**Exercise requirements**
Leave every picture out and give back the lines below from the first through the line that holds "Level: Intermediary", exactly as written.

**Task material**
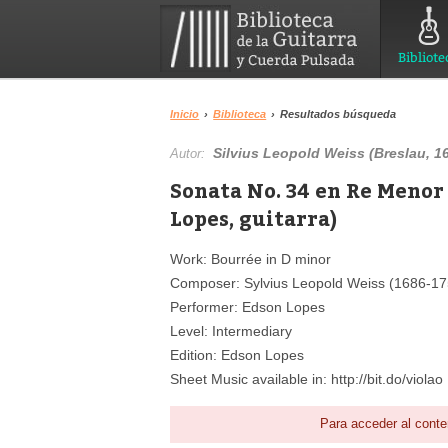
Bibliote
Inicio
›
Biblioteca
›
Resultados búsqueda
Silvius Leopold Weiss (Breslau, 16
Autor:
Sonata No. 34 en Re Menor (
Lopes, guitarra)
Work: Bourrée in D minor
Composer: Sylvius Leopold Weiss (1686-1
Performer: Edson Lopes
Level: Intermediary
Edition: Edson Lopes
Sheet Music available in: http://bit.do/violao
Para acceder al conte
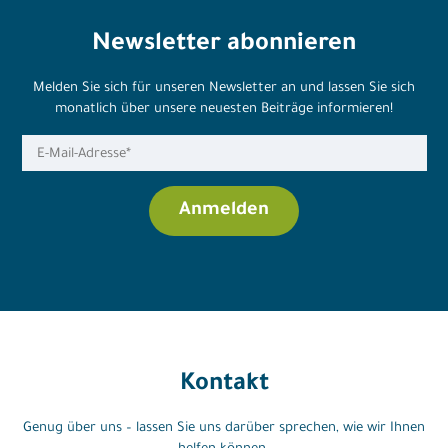
Newsletter abonnieren
Melden Sie sich für unseren Newsletter an und lassen Sie sich
monatlich über unsere neuesten Beiträge informieren!
Kontakt
Genug über uns – lassen Sie uns darüber sprechen, wie wir Ihnen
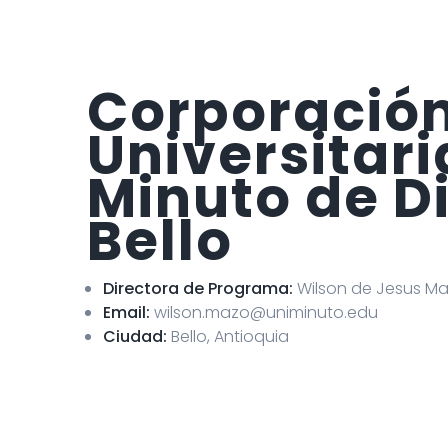
Corporació
Universitari
Minuto de D
Bello
Directora de Programa:
Wilson de Jesus M
Email:
wilson.mazo@uniminuto.edu
Ciudad:
Bello, Antioquia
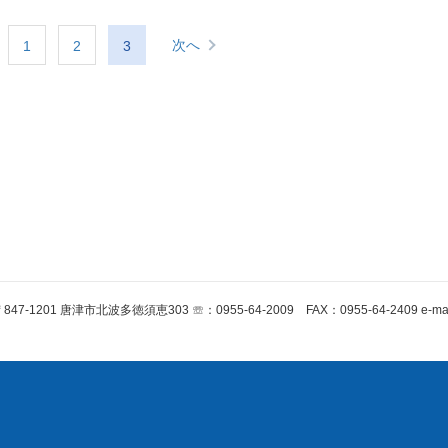
次へ
1
2
3
847-1201 唐津市北波多徳須恵303 ☏：0955-64-2009 FAX：0955-64-2409 e-mail kit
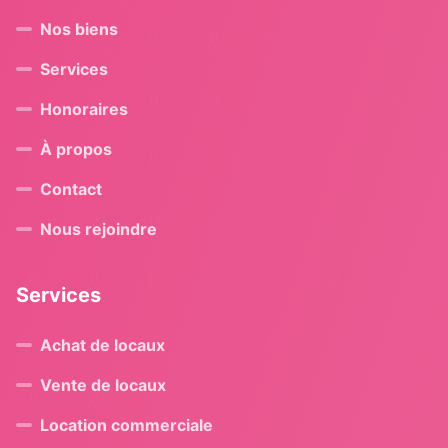
Nos biens
Services
Honoraires
À propos
Contact
Nous rejoindre
Services
Achat de locaux
Vente de locaux
Location commerciale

**Your solution**
Bibliote
Inicio
›
Biblioteca
›
Resultados búsqueda
Silvius Leopold Weiss (Breslau, 16
Autor:
Sonata No. 34 en Re Menor (
Lopes, guitarra)
Work: Bourrée in D minor
Composer: Sylvius Leopold Weiss (1686-1
Performer: Edson Lopes
Level: Intermediary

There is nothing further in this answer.